Two things to hold onto. First, they're zones, not exact lines — think of support as a neighborhood around $50, not the precise penny. Second, when a level finally breaks, it tends to flip roles: broken resistance often becomes the new support, and broken support becomes the new resistance. The ceiling you punch through becomes the floor you stand on.
Here's price bouncing between a support zone and a resistance zone — then breaking out and showing that role-reversal in action:
support holds · resistance caps · then the roles flip
Notice how this stacks on the last two lessons. Those bounces are exactly the swing highs and swing lows that build a trend — resistance is where lower highs form in a downtrend, support is where higher lows form in an uptrend. Support and resistance aren't a separate topic; they're where the structure turns. That's why they're such natural places to plan a trade: a good entry, and later a good stop-loss, almost always lives near one of these levels.
Every level eventually breaks — that's not a bug, it's the whole point. Support and resistance tell you where price is likely to react, never where it's guaranteed to stop. Treating a line as a wall that "can't" be crossed is how people hold a losing trade all the way down, insisting the floor will save them.
Worse, the most obvious levels are the ones everyone can see — which makes them prime spots for false breakouts and stop-hunts, where price pokes just past the level to trigger a crowd of stops, then snaps back. This is exactly why later lessons pair these levels with confirmation (like the volume in the next lesson) instead of blindly trusting the line. A level is a place to pay attention, not a place to stop thinking.
Used with that respect, though, support and resistance quietly organize the entire chart for you. They give you objective places to expect a reaction, to enter with the odds tilted your way, and — crucially — to set a stop just beyond the level so you know your exact risk before you click. A trade planned around a clear level has a defined "I was wrong" point built right in.
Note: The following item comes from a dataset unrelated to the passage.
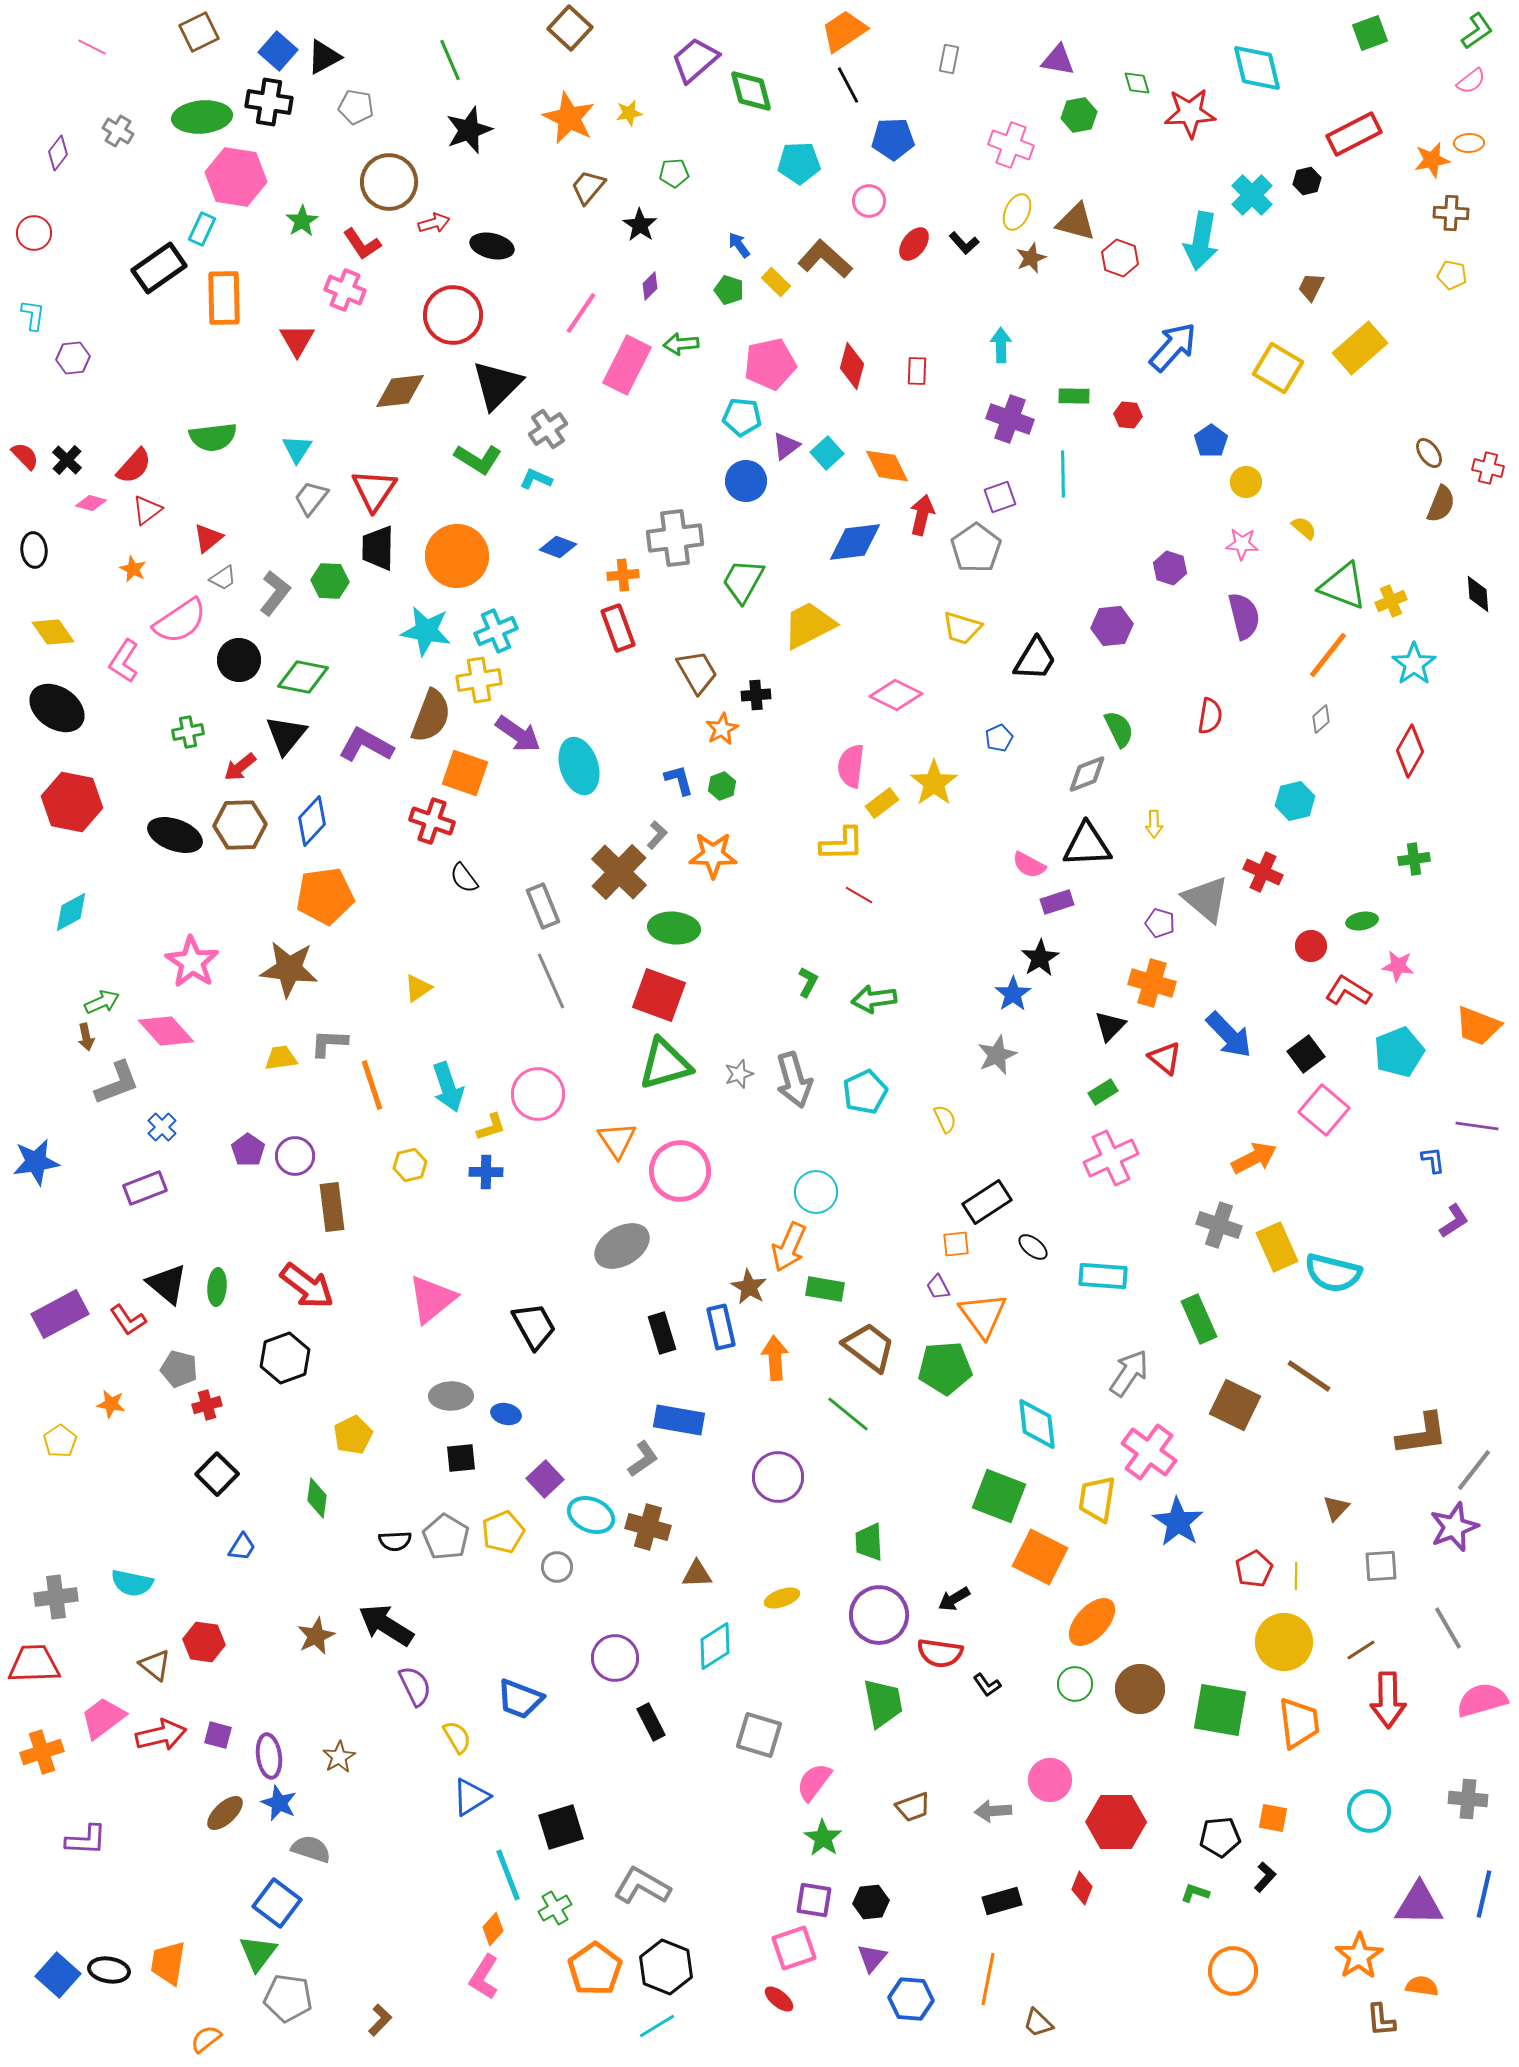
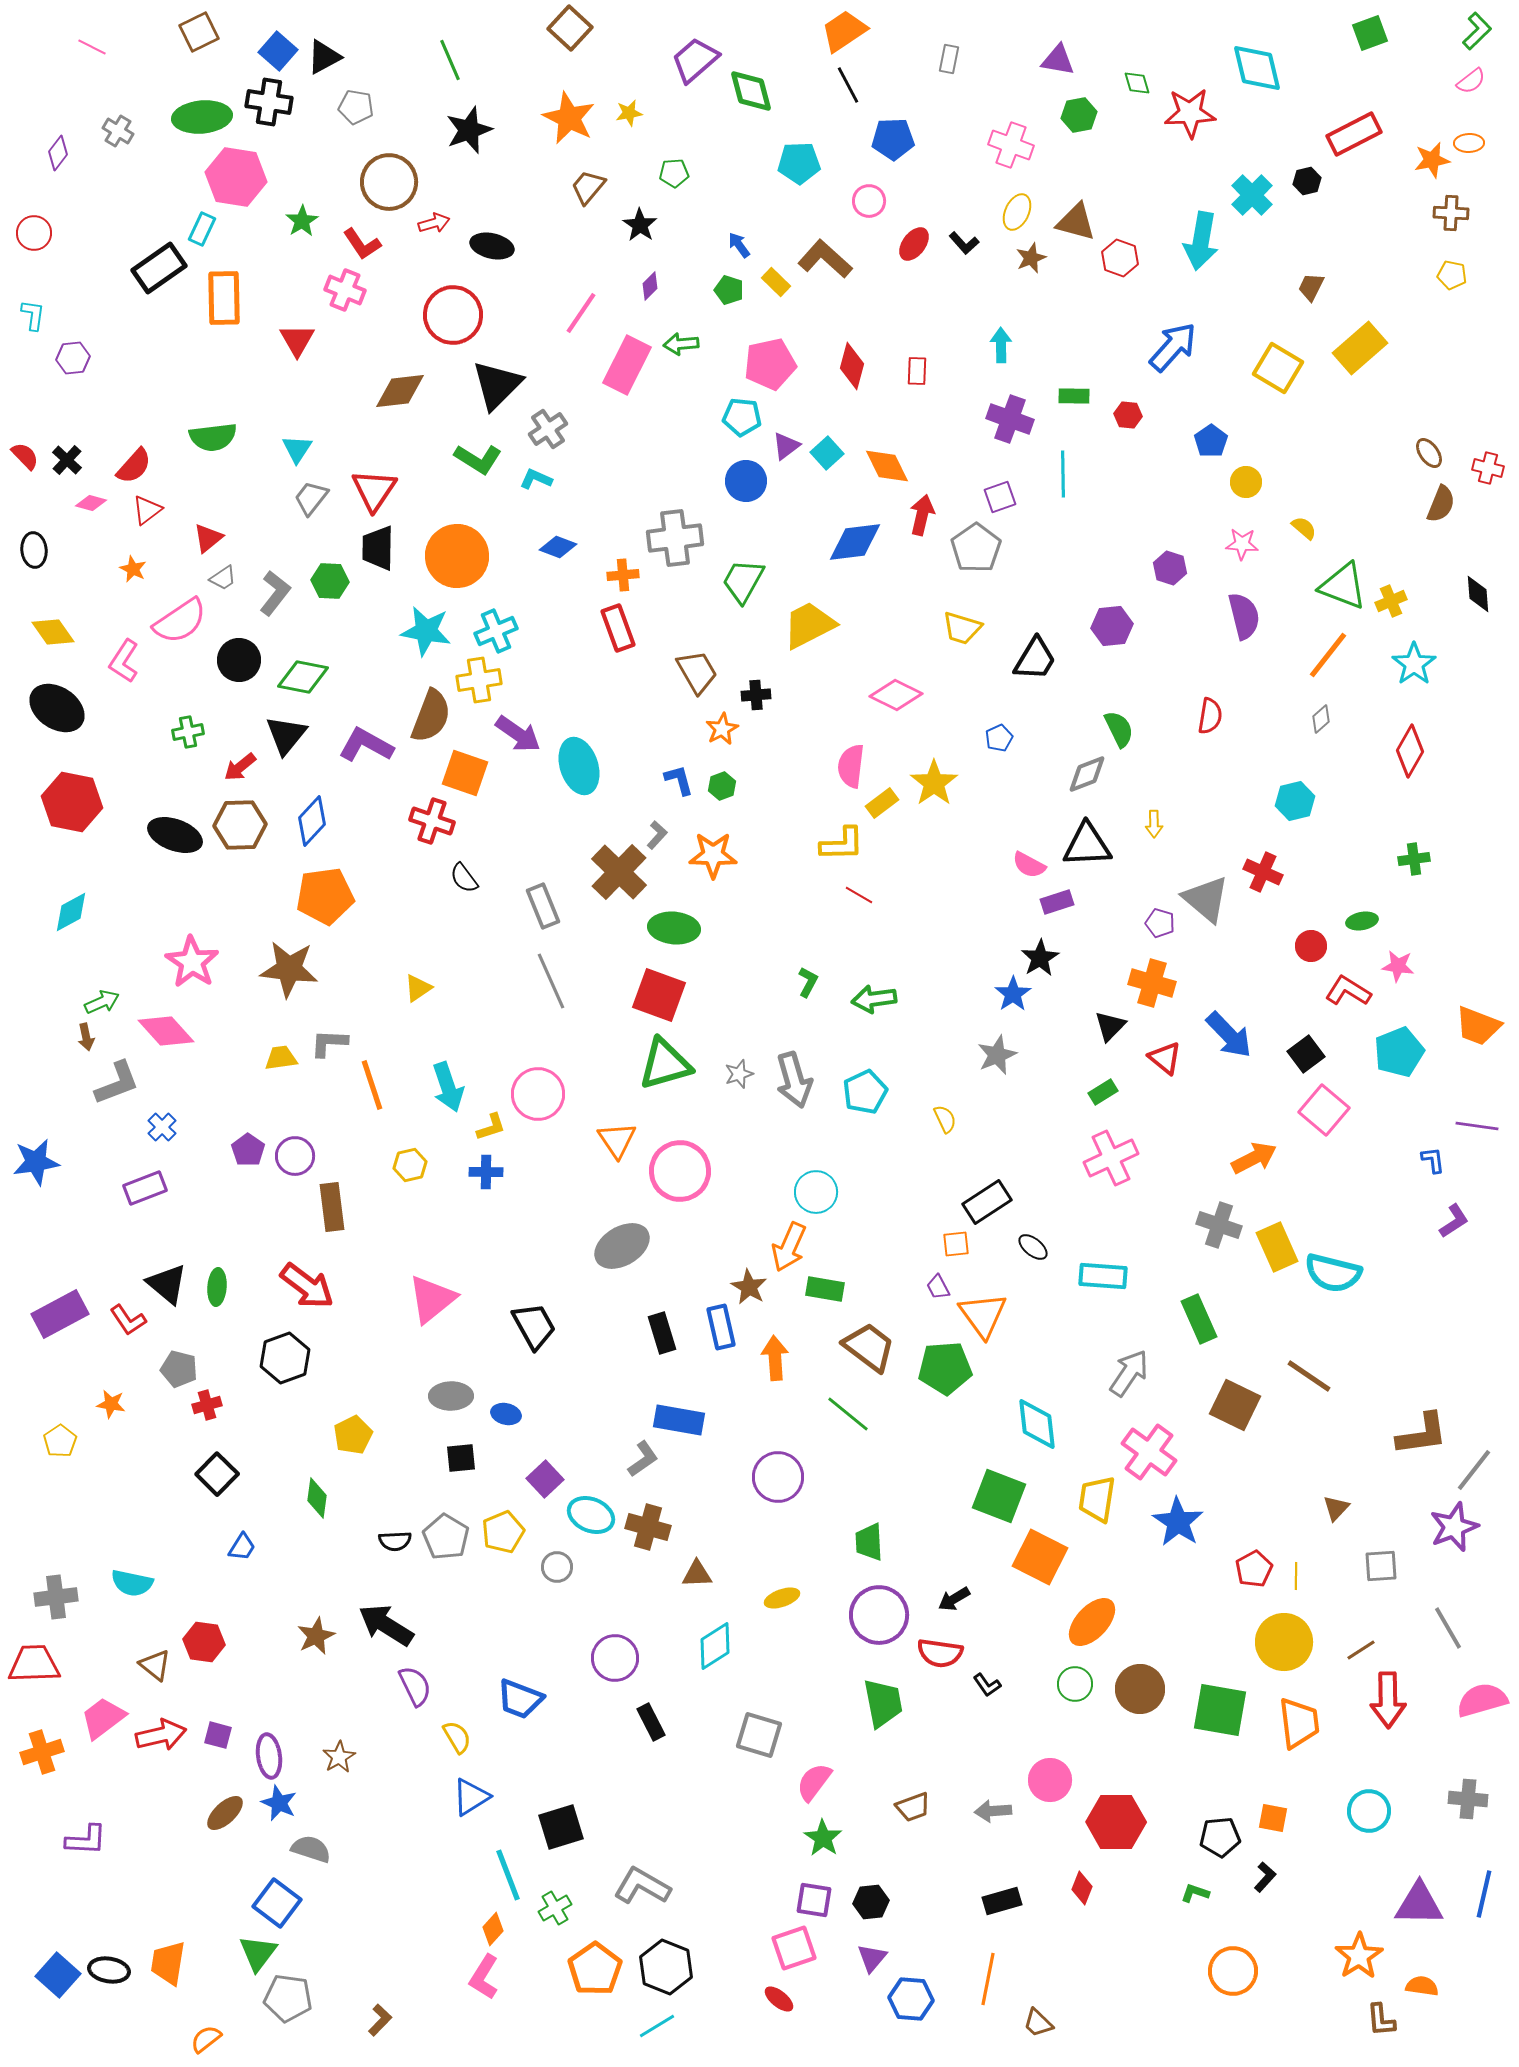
green L-shape at (1477, 31): rotated 9 degrees counterclockwise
That single habit is worth more than any indicator you'll meet later.
Open the Lab and, on a paused chart, draw a horizontal line across two or three obvious peaks and another across two or three obvious valleys. You've just mapped resistance and support. Now press Play and watch how price behaves as it approaches each line.
Count how often it reacts near your levels versus sailing straight through — and pay special attention to any level that breaks and then flips role. Getting a feel for "reacts here, but not a guarantee" is the whole skill. These same lines become your entry and stop-loss anchors in the setups later on.
Open the Lab →- Support is a floor where falling stops and buyers take over; resistance is a ceiling where rising stops and sellers take over. They exist because of crowd memory and psychology.
- Treat them as zones, not exact lines, and remember roles flip: broken resistance often becomes support, and vice versa — a very reliable tell.
- Every level eventually breaks, and obvious ones invite false breakouts. Use them to plan entries and stops with defined risk — but pair them with confirmation, never blind faith.